People are not so enthusiastic about Labour
Thursday, 27th July 2023
• I WAS slightly disappointed that Labour only won one of the three by-elections last week, with Camden councillor Danny Beales failing to win in Uxbridge and South Ruislip, Boris Johnson’s former seat, which your Peeps column suggested he should win easily.
But the overall results show that, while people know that the Tories are responsible for the mess their lives and this country is in, they are not so enthusiastic about Labour.
The fact that the Liberal Democrats won the Somerton and Frome seat reinforces this fact: what people want is policies that will change their lives for the better, undoing most of what the Tory austerity policies have done in the last decade for a start.
Much of Labour’s failure in Uxbridge and South Ruislip was attributed to local opposition to the London mayor’s plan to cut car pollution in the outer areas of the city – by extending the ULEZ, ultra low emission zone boundaries, despite the fact that Danny Beales said “now was not the right time for such a change”.
But I find this appallingly cynical: when he said that he was still a councillor for Camden Town, where news in your July 6 issue clearly shows how polluted air kills people, with people in Camden having more than a year shaved off their lives due to pollution, (Toxic levels of air ‘shorten our lives’, July 6)!
I understand the Tories’ using any weapons they can – they don’t care about ordinary people anyway – but a Labour councillor should not oppose a Labour mayor’s policy aimed at saving the lives of his own constituents!
Cutting pollution from cars is a laudable aim and should be pursued with vigour, not put to one side if you want to win an election, or is Cllr Beales like Johnson: only out for himself?
Thinking more broadly, if this relatively simple attempt to control our behaviour – trying to get rid of the worst-polluting vehicles – what hope is there of progress on other environmental issues?
And in those I would include getting people out of their cars altogether.

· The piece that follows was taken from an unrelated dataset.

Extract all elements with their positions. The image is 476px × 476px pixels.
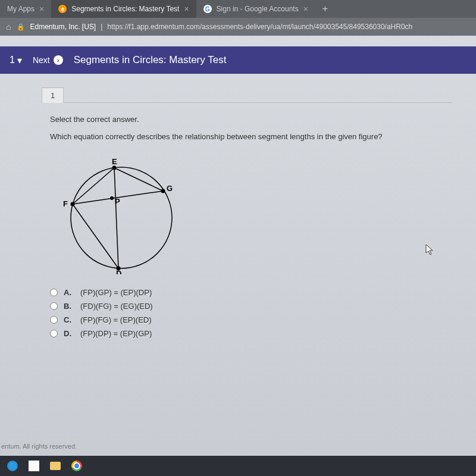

I happened to be on a bus going from Marble Arch to Kensington the other day, and this 10-minute trip took at least half an hour, because of the massive numbers of cars, mostly with one or two people on board.
Cars are a necessity for very few people, but a lazy way of moving around for most, clogging up our streets and polluting our atmosphere!
We need ULEZ now, everywhere in London, and tougher measures still in the years ahead: private cars are one of the main causes of global warming and – in a city with as comprehensive a public transport system as London – are largely unessential. They must go, and soon.
I can see that it would be difficult to be elected on such a platform, but if we don’t act, how will we cut global warming?